“Asleep, Rainham?”

Bob looked up with a start. General Harran, the Australian, was beside him, also waiting for a break in the crawling string of motor-buses and taxi-cabs. He was smiling under his close-clipped moustache.

“I beg your pardon, sir,” stammered the boy, coming to the salute stiffly. “I was in a brown study, I believe.”

“You looked it. I spoke to you twice before you heard me. What is it?—demobilization problems?”

“Just that, sir,” said Bob, grinning. “Most of us have got them, I suppose—fellows of my age, anyhow. It's a bit difficult to come down to earth again, after years spent in the air.”

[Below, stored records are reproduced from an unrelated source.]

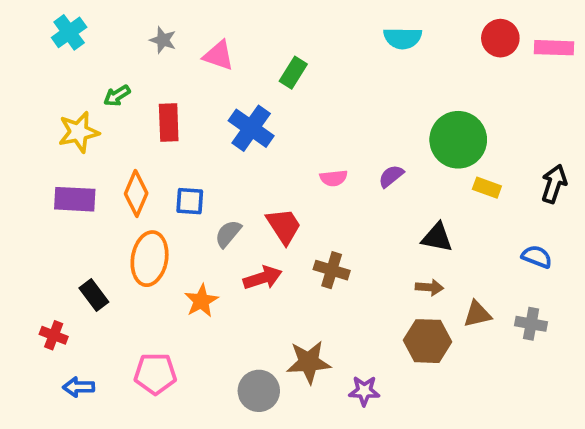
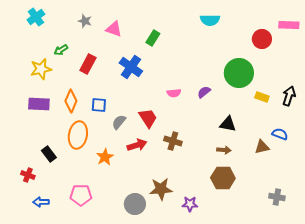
red circle: (500, 38) -> (262, 39), moved
red rectangle: (169, 122) -> (88, 64), turned 30
yellow rectangle: (487, 188) -> (262, 97), moved
brown triangle: (477, 314) -> (262, 147), moved
gray cross: (531, 324) -> (277, 197), moved

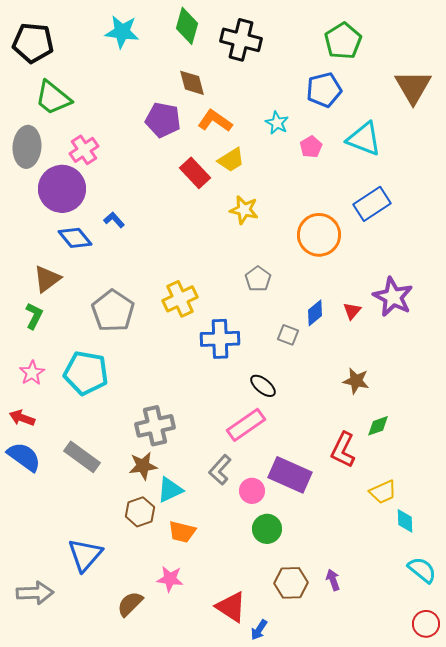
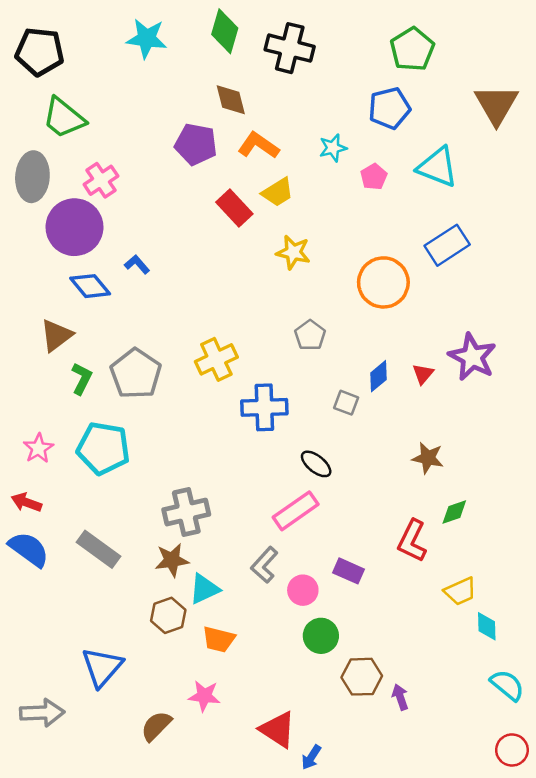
cyan star: (277, 123) -> (333, 148), turned 30
green L-shape: (34, 316) -> (82, 379), moved
purple rectangle: (290, 475) -> (349, 571), size x0.6
brown hexagon: (291, 583) -> (362, 677), moved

“Very difficult,” Harran agreed gravely. He glanced down with interest at the alert face and square-built figure of the boy beside him. There were so many of them, these boys who had played with Death for years. They have saved their country from horror and ruin, and now it seemed very doubtful if their country wanted them. They were in every town in England, looking for work; their pitiful, plucky advertisements greeted the eye in every newspaper. The problem of their future interested General Harran keenly. He liked his boys; their freshness and pluck and unspoiled enthusiasm had been a tonic to him during the long years of war. Now it hurt him that they should be looking for the right to live.

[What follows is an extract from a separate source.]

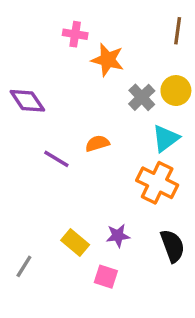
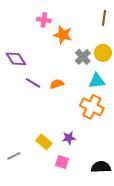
cyan triangle: (166, 138) -> (97, 81), turned 30
purple line: (56, 159) -> (33, 83), moved
black semicircle: (172, 246) -> (101, 167), moved, turned -72
gray line: (24, 266) -> (14, 156), turned 32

“I'm just going to lunch, Rainham,” he said. “Would you care to come with me?”

Bob lifted a quaintly astonished face.

“Thanks, awfully, sir,” he stammered.

“Then jump on this 'bus, and we'll go to my club,” said the General, swinging his lean, athletic body up the stairs of a passing motor-'bus as he spoke. Bob followed, and they sped, rocking, through the packed traffic until the General, who had sat in silence, jumped up, threaded his way downstairs, and dropped to the ground again from the footboard of the hurrying 'bus—with a brief shake of the head to the conductor, who was prepared to check the speed of his craft to accommodate a passenger with such distinguished badges of rank. Bob was on the ground almost as quickly, and they turned out of the crowded street into a quieter one that presently led them into a silent square, where dignified grey houses looked out upon green trees, and the only traffic was that of gliding motors. General Harran led the way into one of the grey houses, up the steps of which officers were constantly coming and going. A grizzled porter in uniform, with the Crimean medal on his tunic, swung the door open and came smartly to attention as they passed through. The General greeted him kindly.